Anyone could have seen that Benny Badger was not pleased. But he continued his work just the same. And he made the dirt fly even more furiously than before, because he wanted to reach the end of the ground squirrel's tunnel before Mr. Coyote arrived on the scene.
It happened that Mr. Coyote was stalking slowly across the country in the moonlight, headed for no place in particular. So Benny Badger had time to burrow his way to the ground squirrel's bedroom without being interrupted.
And then Benny met with a sad disappointment. The owner of the burrow was not at home! Benny knew that he could not have been gone long, because the bed of dried grasses was still warm.
It was plain that Mr. Ground Squirrel had awakened and heard the sound of Benny Badger's digging. And there was no doubt that he had sprung up in a hurry and rushed out of his back door, while Benny made his way through the front one.
Benny Badger tried to console himself with the thought that anyhow he had had the fun of digging. But he was very hungry. And there was no supper in sight anywhere.
He was just about to renew his search for fresh ground squirrels' holes, when who should appear but Mr. Coyote himself, with a knowing smile upon his narrow face.
IV
MR. COYOTE SINGS
Benny Badger was not at all glad to see Mr. Coyote. And after Benny's ill luck, the smile upon Mr. Coyote's face made the disappointed digger feel almost peevish.
"What a beautiful evening it is!" said Mr. Coyote. "And what a fine night for digging!"
Benny Badger glared at the newcomer, making no attempt to hide his displeasure at seeing him.
"I don't notice you doing any digging," he remarked with a sneer. He had no use for Mr. Coyote, and he did not mind letting that tricky fellow know it, either.
But Mr. Coyote was not one to take a hint. If he knew he wasn't wanted anywhere, it never made the slightest difference to him. And when Benny as much as told him that he was too lazy to dig a hole, Mr. Coyote did not lose his temper even for a moment.
"No—I seldom dig," he replied. "I don't want to spoil your fun. If I went to work and dug and dug anywhere and everywhere there'd soon be nothing but holes, no matter where you went. You'd have no place to dig a hole yourself. And then you'd be pretty unhappy."

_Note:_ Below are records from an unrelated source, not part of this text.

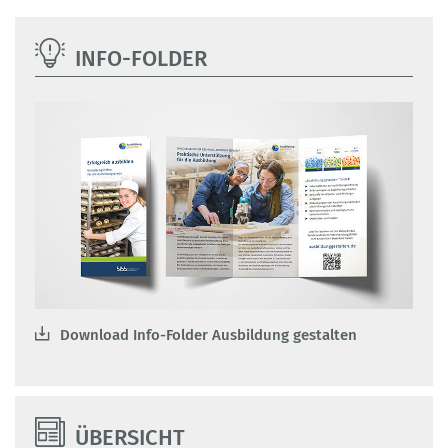
INFO-FOLDER
Download Info-Folder Ausbildung gestalten
ÜBERSICHT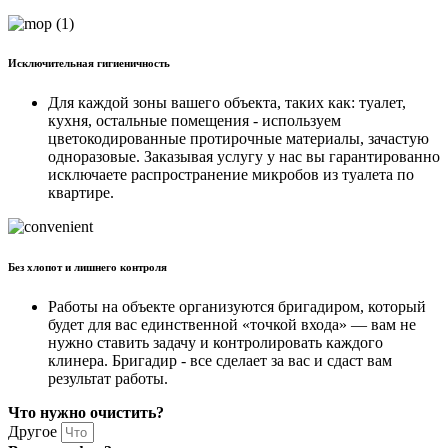
Исключительная гигиеничность
Для каждой зоны вашего объекта, таких как: туалет,
кухня, остальные помещения - используем
цветокодированные протирочные материалы, зачастую
одноразовые. Заказывая услугу у нас вы гарантированно
исключаете распространение микробов из туалета по
квартире.
Без хлопот и лишнего контроля
Работы на объекте организуются бригадиром, который
будет для вас единственной «точкой входа» — вам не
нужно ставить задачу и контролировать каждого
клинера. Бригадир - все сделает за вас и сдаст вам
результат работы.
Что нужно очистить?
Другое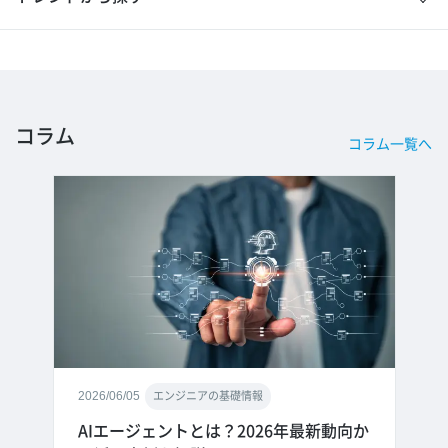
コラム
コラム一覧へ
2026/06/05
エンジニアの基礎情報
AIエージェントとは？2026年最新動向か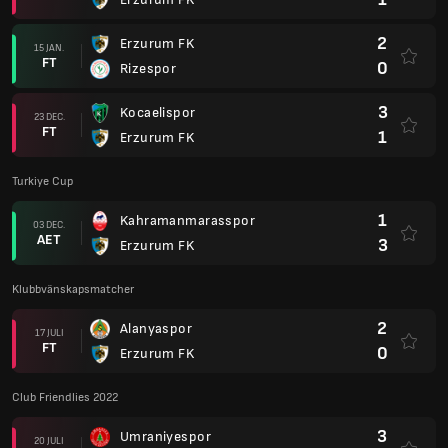
2
Erzurum FK
15 JAN.
FT
0
Rizespor
3
Kocaelispor
23 DEC.
FT
1
Erzurum FK
Turkiye Cup
1
Kahramanmarasspor
03 DEC.
AET
3
Erzurum FK
Klubbvänskapsmatcher
2
Alanyaspor
17 JULI
FT
0
Erzurum FK
Club Friendlies 2022
3
Umraniyespor
20 JULI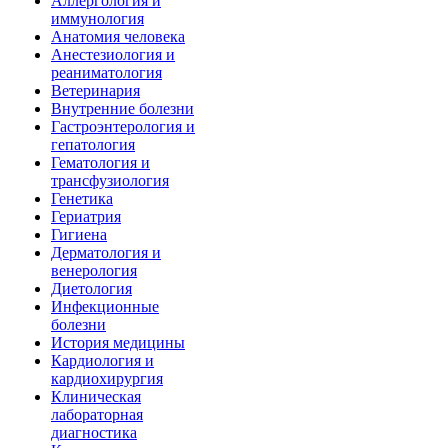
Аллергология и
иммунология
Анатомия человека
Анестезиология и
реаниматология
Ветеринария
Внутренние болезни
Гастроэнтерология и
гепатология
Гематология и
трансфузиология
Генетика
Гериатрия
Гигиена
Дерматология и
венерология
Диетология
Инфекционные
болезни
История медицины
Кардиология и
кардиохирургия
Клиническая
лабораторная
диагностика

Benny Badger hadn't thought of that. And he didn't know just what to say, because if Mr. Coyote meant what he said, Benny wanted to say something pleasant; and if Mr. Coyote was only joking, Benny wanted to say something disagreeable. But before Benny had made up his mind how to reply to Mr. Coyote's remark, his noisy friend began talking again.
"Besides," Mr. Coyote added, "I haven't time for digging, because I have to practice singing.... If you don't mind, I'll practice a song right now."
And without waiting to find out whether Benny Badger did mind or not, Mr. Coyote began singing in the harshest of voices:
And Mr. Moon has climbed the skies to flood the plains with light,
And Mrs. Wind blows softly from the foothills in the west,
I love to sing my yip-ky, oodle-doodle in the night.
When morning comes I hurry home, to take my daily nap;
But when the spooky shadows fall and all the world is dark,
Oh! then's the time I'm wide awake and ready with a yap,
A happy, yappy yip-ky, oodle-doodle, and a bark.